Sometimes it was hard to remember that her sister was just thirteen. Already she seemed like a grown woman. And she looked just like Mother, small and neat with quick, gray eyes and pale yellow hair. Hair the color of flax. Hannah’s hair was the color of mud.
“It’s very simple really,” said Rebecca. She showed Hannah again how to press the foot treadle, the pedal that started the wheel spinning. How to wet her fingers in the water bowl. How, with her left hand, to draw out the fibers from the bundle of flax tied to the wheel. And, with her right hand, smooth it as it spun into thread.
“Slow down the wheel a little,” suggested Mother.
“And don’t let the flax twist too tight,” added Rebecca.
After watching a few minutes, they left her. Hannah could hear the squeak of chairs and the thump of the loom in the room above her head.
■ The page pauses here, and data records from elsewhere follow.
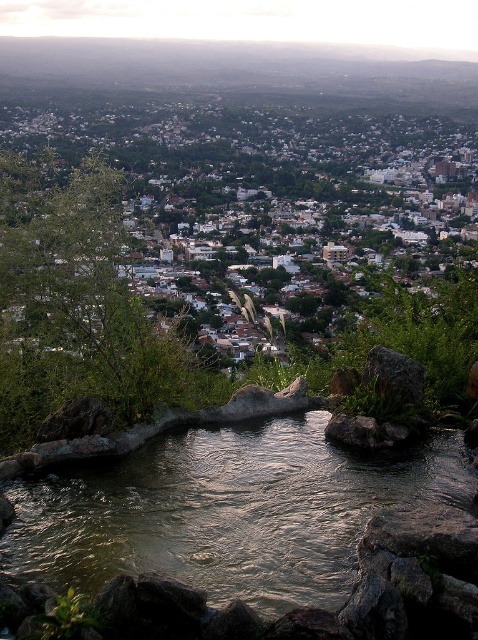 Question: Can you confirm if greenish-gray rock at center is positioned to the right of gray rough rock at center?

Choices:
 (A) no
 (B) yes

Answer: (A)

Question: Is greenish-gray rock at center positioned at the back of gray rough rock at center?

Choices:
 (A) yes
 (B) no

Answer: (B)

Question: Which point is closer to the camera?

Choices:
 (A) (306, 497)
 (B) (380, 387)

Answer: (A)

Question: Which point is farther to the camera?

Choices:
 (A) (369, 368)
 (B) (305, 481)

Answer: (A)

Question: Among these objects, which one is nearest to the camera?

Choices:
 (A) greenish-gray rock at center
 (B) gray rough rock at center

Answer: (A)

Question: Is greenish-gray rock at center smaller than gray rough rock at center?

Choices:
 (A) no
 (B) yes

Answer: (A)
Pay attention. Keep the wheel going. She could do this, Hannah thought. Draw out the fibers with one hand. At the same time, smooth with the other.
At the same time. That was the problem. Hannah’s hands and feet seemed to belong to two different people. When she thought about the flax between her fingers, her foot stopped 16 rocking. And when she thought about her treadling, the flax twisted too tight.
Hannah stopped the wheel. She looked at the thread Rebecca had spun, so smooth and fine. And then at her own. Hers was all lumps and bumps.
Tears filled her eyes. She sat very still. No sounds came now from upstairs. All she could hear was the tock-tock of Father’s clock.
“You can’t do it,” it seemed to say. “You can’t do it.”